* _What you have to do_:
Please give again, word for word, each line that falls between the line with "Imaging Analysis" and the end of the data, inclusive.

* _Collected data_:
________________

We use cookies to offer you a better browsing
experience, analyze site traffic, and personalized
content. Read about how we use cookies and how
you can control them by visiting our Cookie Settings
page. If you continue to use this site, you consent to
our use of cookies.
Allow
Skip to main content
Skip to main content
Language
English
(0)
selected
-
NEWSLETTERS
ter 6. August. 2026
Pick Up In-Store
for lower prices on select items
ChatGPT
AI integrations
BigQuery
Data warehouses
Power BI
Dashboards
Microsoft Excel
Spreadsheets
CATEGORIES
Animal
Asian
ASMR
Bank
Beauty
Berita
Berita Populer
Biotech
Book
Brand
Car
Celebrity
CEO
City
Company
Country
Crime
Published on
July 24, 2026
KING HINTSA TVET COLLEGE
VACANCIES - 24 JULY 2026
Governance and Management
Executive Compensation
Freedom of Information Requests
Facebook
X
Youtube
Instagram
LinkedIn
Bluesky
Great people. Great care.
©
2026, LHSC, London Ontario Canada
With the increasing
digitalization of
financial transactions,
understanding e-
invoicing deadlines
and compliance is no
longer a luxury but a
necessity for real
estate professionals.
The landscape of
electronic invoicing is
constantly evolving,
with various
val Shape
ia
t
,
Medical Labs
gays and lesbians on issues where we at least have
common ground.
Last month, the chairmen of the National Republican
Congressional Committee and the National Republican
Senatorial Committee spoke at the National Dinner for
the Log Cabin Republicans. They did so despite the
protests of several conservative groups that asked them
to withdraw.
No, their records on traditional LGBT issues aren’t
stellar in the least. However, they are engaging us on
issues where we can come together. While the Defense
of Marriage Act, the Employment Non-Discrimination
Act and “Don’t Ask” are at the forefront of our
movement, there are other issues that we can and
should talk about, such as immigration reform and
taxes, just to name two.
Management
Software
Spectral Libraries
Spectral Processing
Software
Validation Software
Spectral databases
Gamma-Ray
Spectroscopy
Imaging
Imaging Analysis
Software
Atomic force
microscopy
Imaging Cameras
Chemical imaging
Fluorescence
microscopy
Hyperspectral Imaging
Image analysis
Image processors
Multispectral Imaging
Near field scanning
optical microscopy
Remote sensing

________________

* _Exercise response_:
Imaging Analysis
Software
Atomic force
microscopy
Imaging Cameras
Chemical imaging
Fluorescence
microscopy
Hyperspectral Imaging
Image analysis
Image processors
Multispectral Imaging
Near field scanning
optical microscopy
Remote sensing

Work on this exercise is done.